= EXERCISE OBJECTIVE =
Go through the listing below and repeat it exactly, dropping the pictures.

= DATA SHOWN =
______
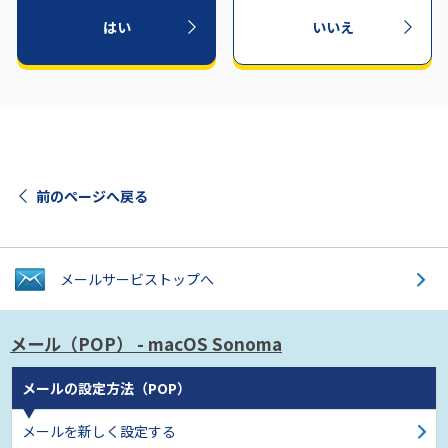
はい
いいえ
前のページへ戻る
メールサービス
トップへ
メール（POP）
- macOS Sonoma
メールの設定方法（POP）
メールを新しく設定する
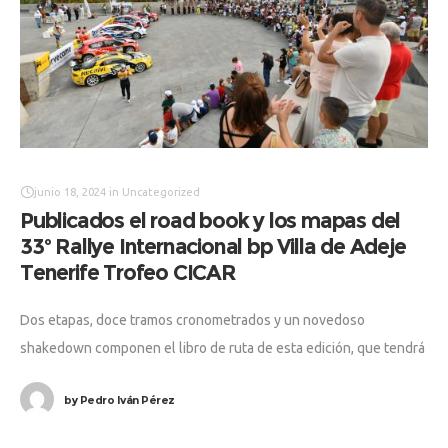
junio 18, 2024
in
Uncategorized
Publicados el road book y los mapas del
33º Rallye Internacional bp Villa de Adeje
Tenerife Trofeo CICAR
Dos etapas, doce tramos cronometrados y un novedoso
shakedown componen el libro de ruta de esta edición, que tendrá
un recorrido total de 419,66 km, de los cuales 114,72 serán
by
Pedro Iván Pérez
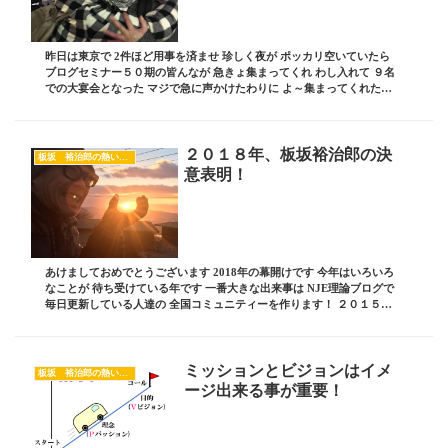
昨日は東京で 2件ほど用事を済ませ 珍しく夜が ポッカリ空いていたら
ブログセミナー５０期の皆んなが 急きょ集まってくれ わし入れて ９名
での大宴会となった マジで急に声かけたわりに よ～集まってくれたよ
ね そして宴会も盛り上がってきたころ...
２０１８年、板坂裕治郎の決
板坂 裕治郎の熱い想い
意表明！
あけましておめでとうございます 2018年の幕開けです 今年はいろいろ
なことが 待ち受けている年です 一番大きな出来事は NJE理論ブログで
毎日更新している人達の 全国コミュニティーを作ります！ ２０１５年
辺りまで 広島だけで開催していた...
ミッションとビジョンはイメ
板坂 裕治郎の熱い想い
ージ出来る事が重要！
______
= TASK RESULT =
はい
いいえ
前のページへ戻る
メールサービス
トップへ
メール（POP）
- macOS Sonoma
メールの設定方法（POP）
メールを新しく設定する
junio 18, 2024
in
Uncategorized
Publicados el road book y los mapas del
33º Rallye Internacional bp Villa de Adeje
Tenerife Trofeo CICAR
Dos etapas, doce tramos cronometrados y un novedoso
shakedown componen el libro de ruta de esta edición, que tendrá
un recorrido total de 419,66 km, de los cuales 114,72 serán
by
Pedro Iván Pérez
昨日は東京で 2件ほど用事を済ませ 珍しく夜が ポッカリ空いていたら
ブログセミナー５０期の皆んなが 急きょ集まってくれ わし入れて ９名
での大宴会となった マジで急に声かけたわりに よ～集まってくれたよ
ね そして宴会も盛り上がってきたころ...
２０１８年、板坂裕治郎の決
板坂 裕治郎の熱い想い
意表明！
あけましておめでとうございます 2018年の幕開けです 今年はいろいろ
なことが 待ち受けている年です 一番大きな出来事は NJE理論ブログで
毎日更新している人達の 全国コミュニティーを作ります！ ２０１５年
辺りまで 広島だけで開催していた...
ミッションとビジョンはイメ
板坂 裕治郎の熱い想い
ージ出来る事が重要！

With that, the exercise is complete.